Translanguaging is one of those novel linguistic subjects that scholars are interested in studying. It refers to the act of multilingual people using their whole language repertoire to communicate, or more specifically to learn in an academic environment. A translanguaging approach to teaching would mean that multilingual students would have the opportunity to use any language they have access to in a school setting. Although it was always thought that a teacher conducting a language exercise in a L2 setting had to do it exclusively in L2, researchers are now attempting to develop new educational approaches for bilinguals considering the large-scale migration. As a result, translanguaging was presented as a means of bridging L1 and L2. Students can use their whole language repertoire in a translanguaging classroom, and they can switch between L1 and L2 at different points during the learning process (Evgenikou, 2017).

Numerous studies have highlighted the benefits of a translanguaging pedagogy at various school performance levels for both new and old minority languages. According to Duarte and van der Meij (2018), some of these benefits include:

  • better lesson completion,
  • balancing the power dynamics between the languages in the classroom,
  • minority language protection and promotion,
  • increased participant, confidence and motivation,
  • learning maximisation,
  • language empowerment,
  • and higher cognitive engagement in content matter learning.

In the past, bilingualism, or multilingualism, was viewed as a hurdle in educational environments, resulting in the separation of languages. However, with translanguaging pedagogies, all languages spoken in a classroom are purposefully and systematically utilised to improve learning outcomes and recognise all students’ linguistic diversity and abilities. By providing encouragement and training for teachers to strategically use translanguaging practices, the focus can shift from viewing multilingualism as a problem to continuing to recognise it as a valuable resource (Norro, 2022).

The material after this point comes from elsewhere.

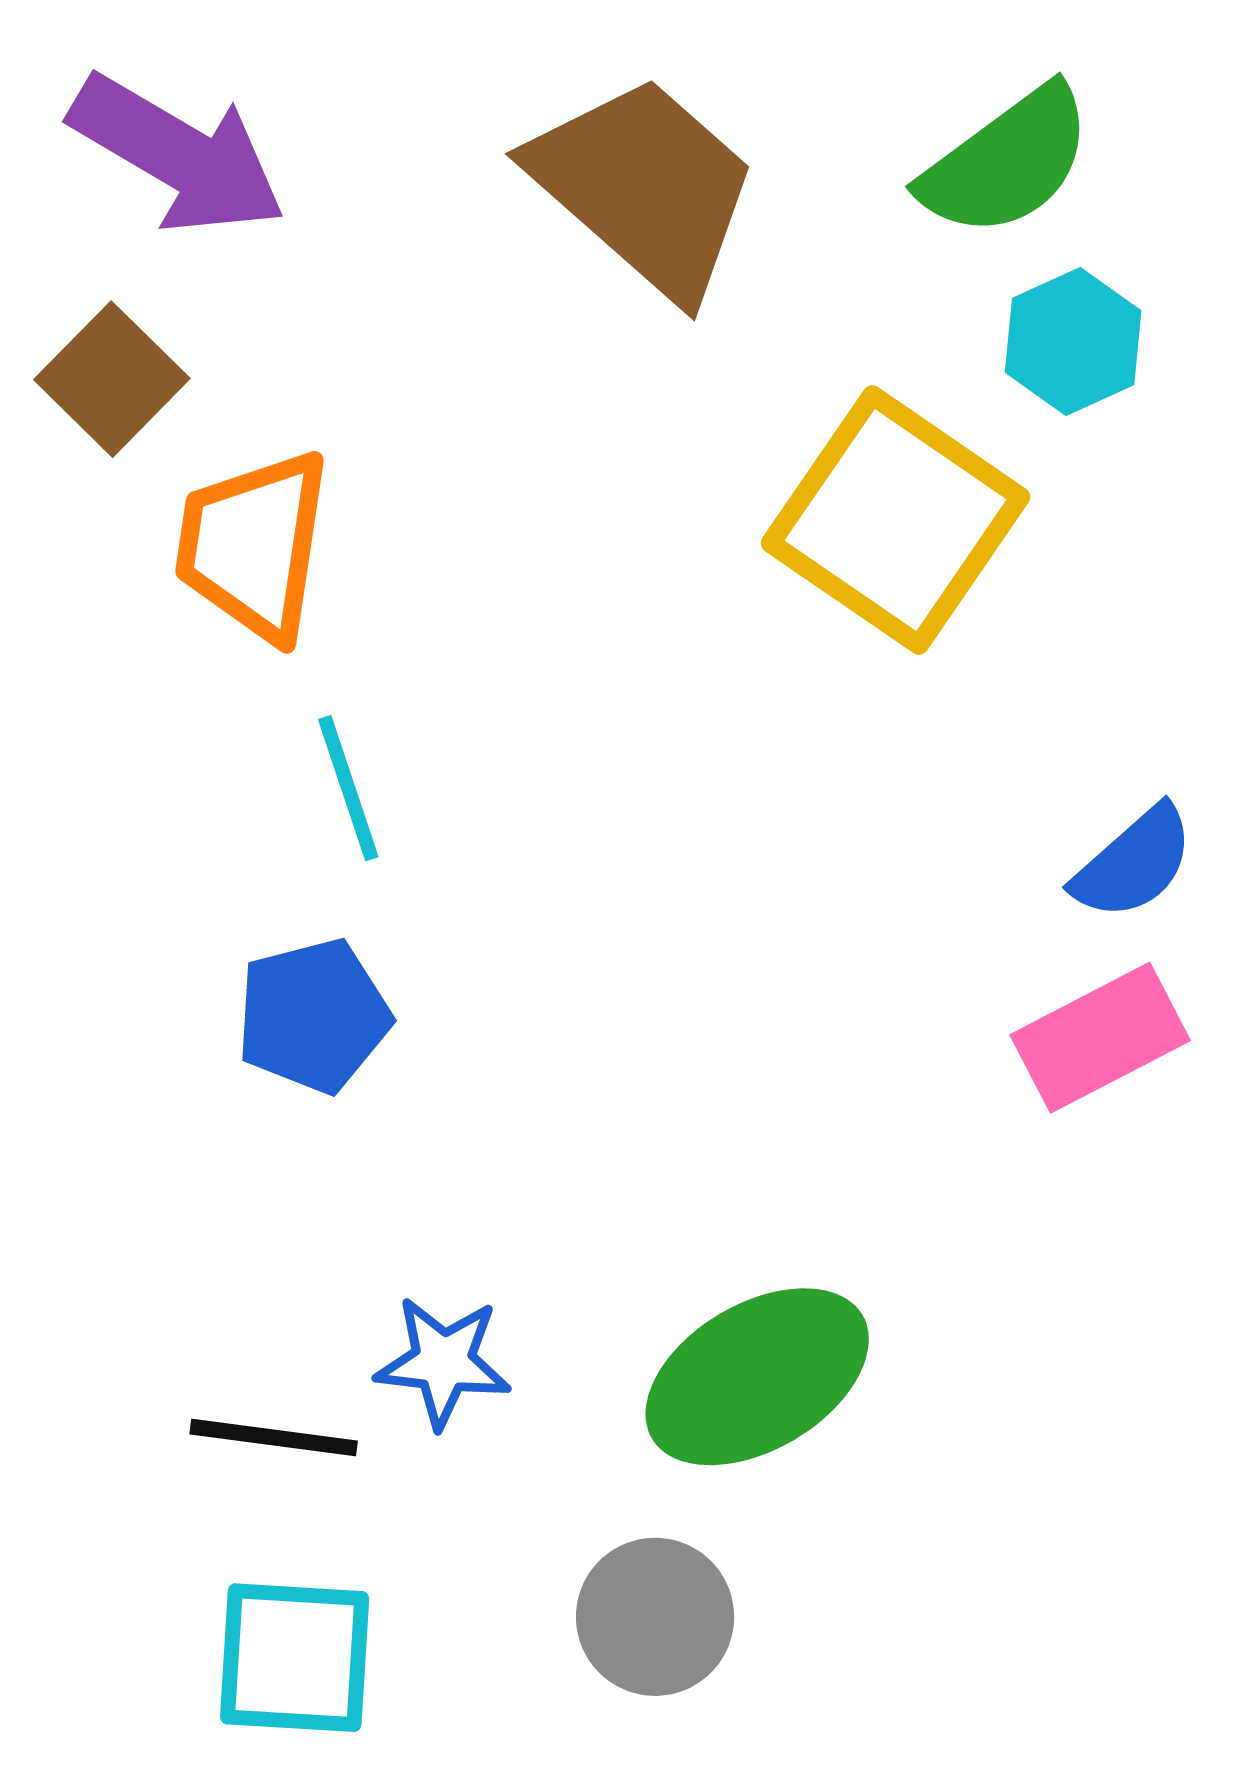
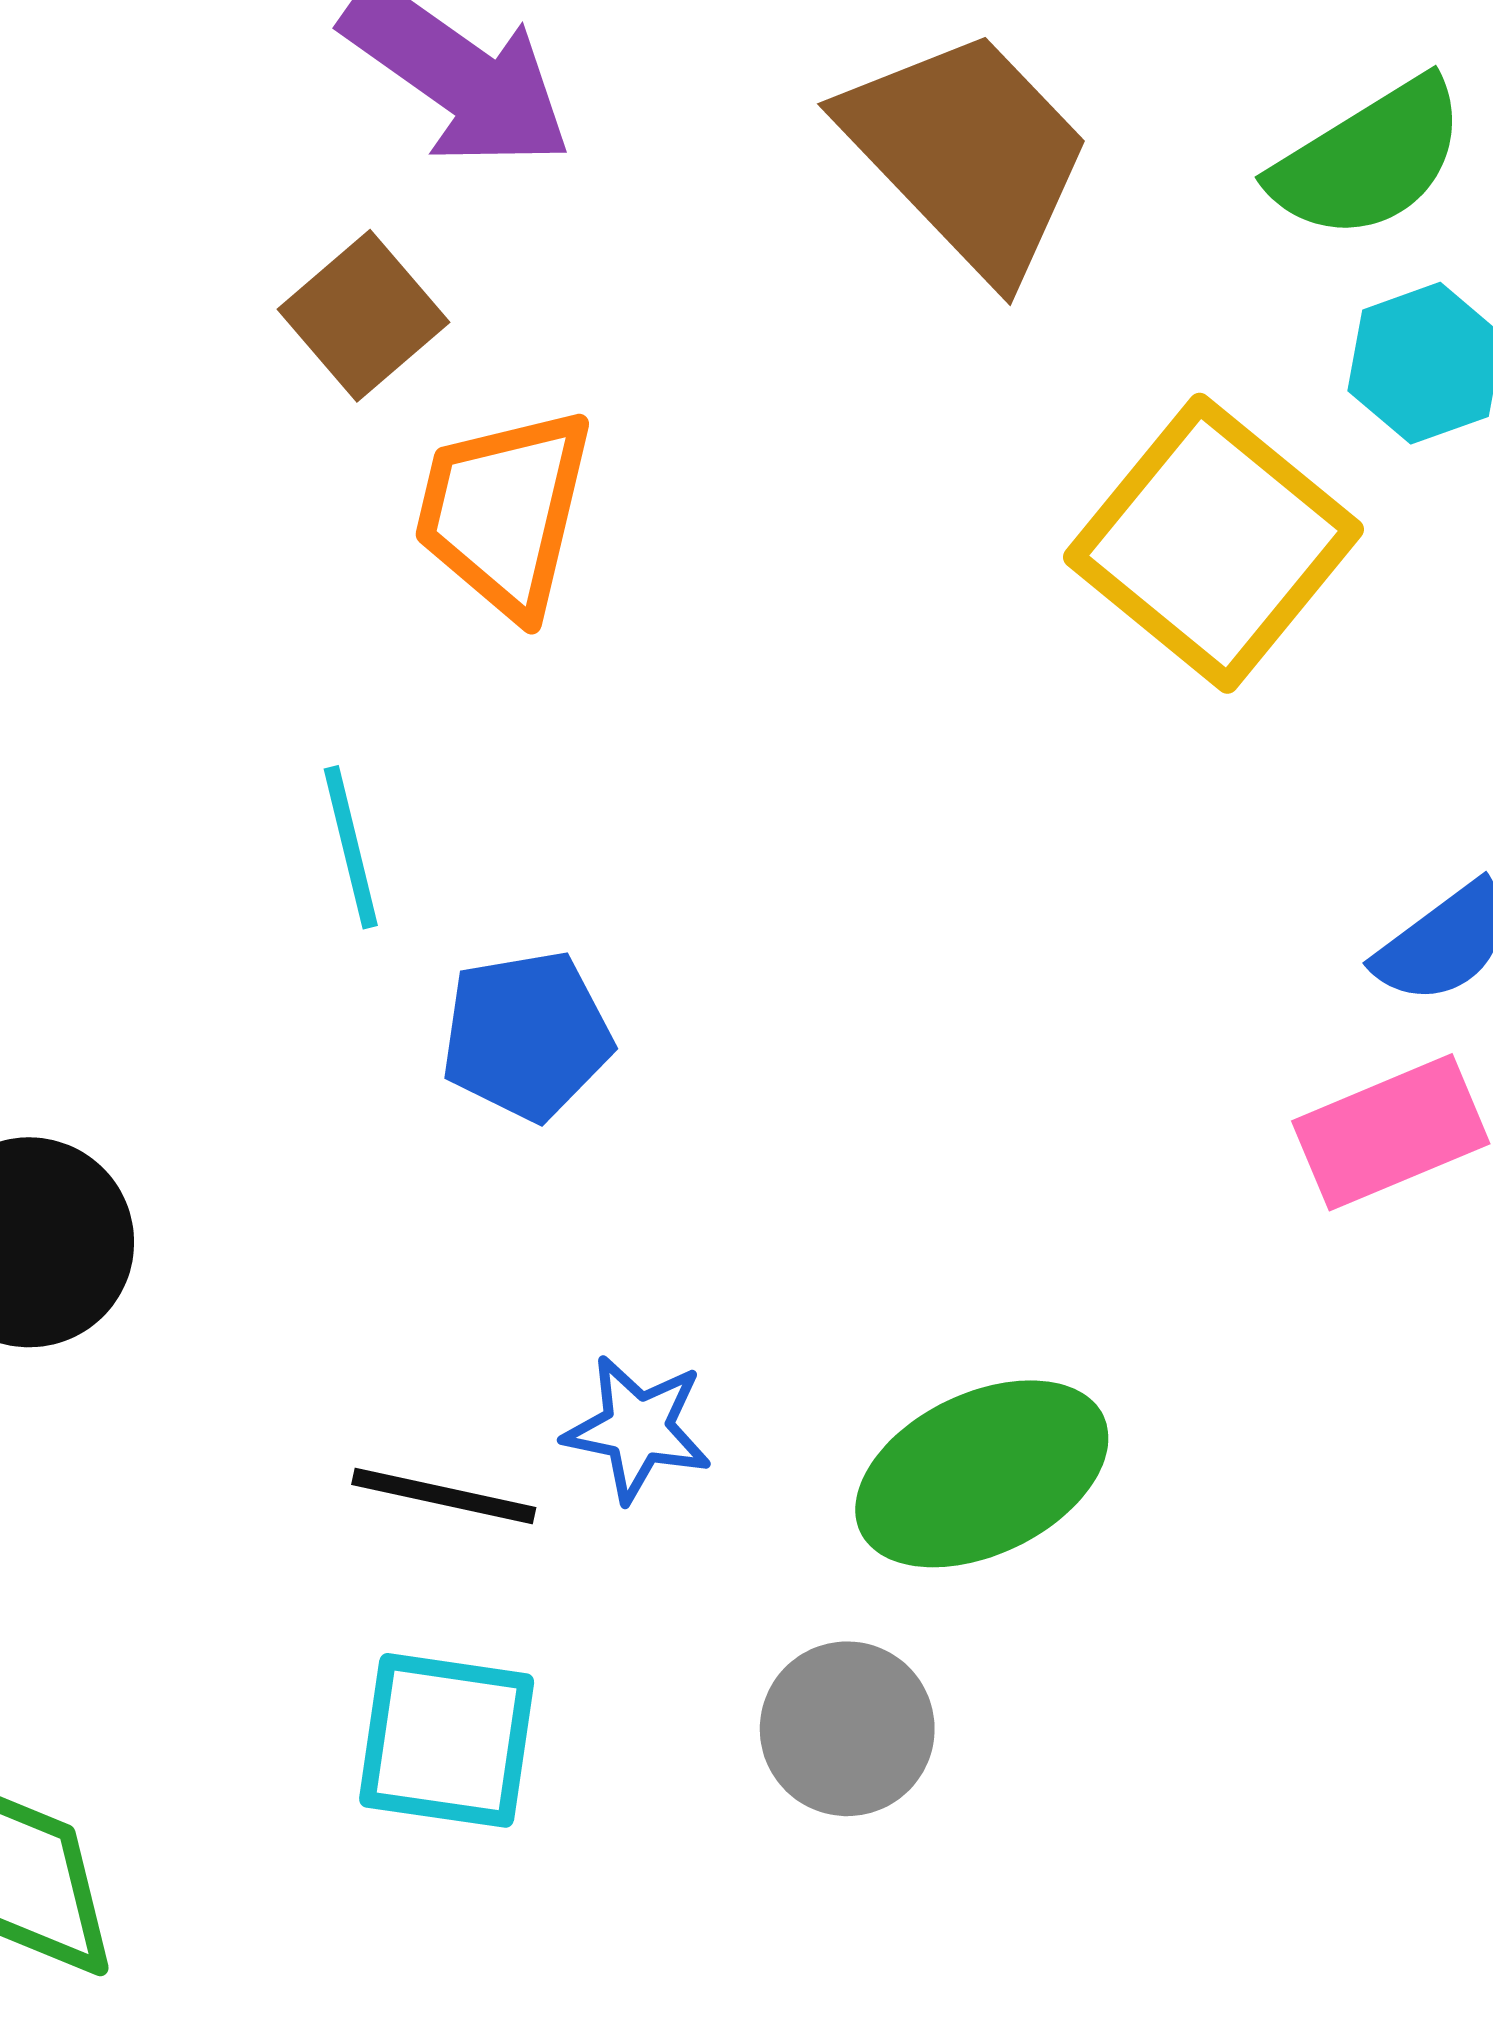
cyan line: (348, 788) -> (351, 847), moved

Avoid unbalanced/subtractive bilingualism

The previous section emphasises the shift from viewing multilingualism as a problem and instead encourages the perception of viewing the use of all languages as valuable. Discouraging the use of other languages in school and institutional contexts very often leads to an unbalanced and subtractive bilingualism, in which one or more languages are gradually abandoned and “hidden” because considered less valuable, resulting in a loss of wealth for the individual and society. This is of particular concern when the “hidden” language is the child’s first language.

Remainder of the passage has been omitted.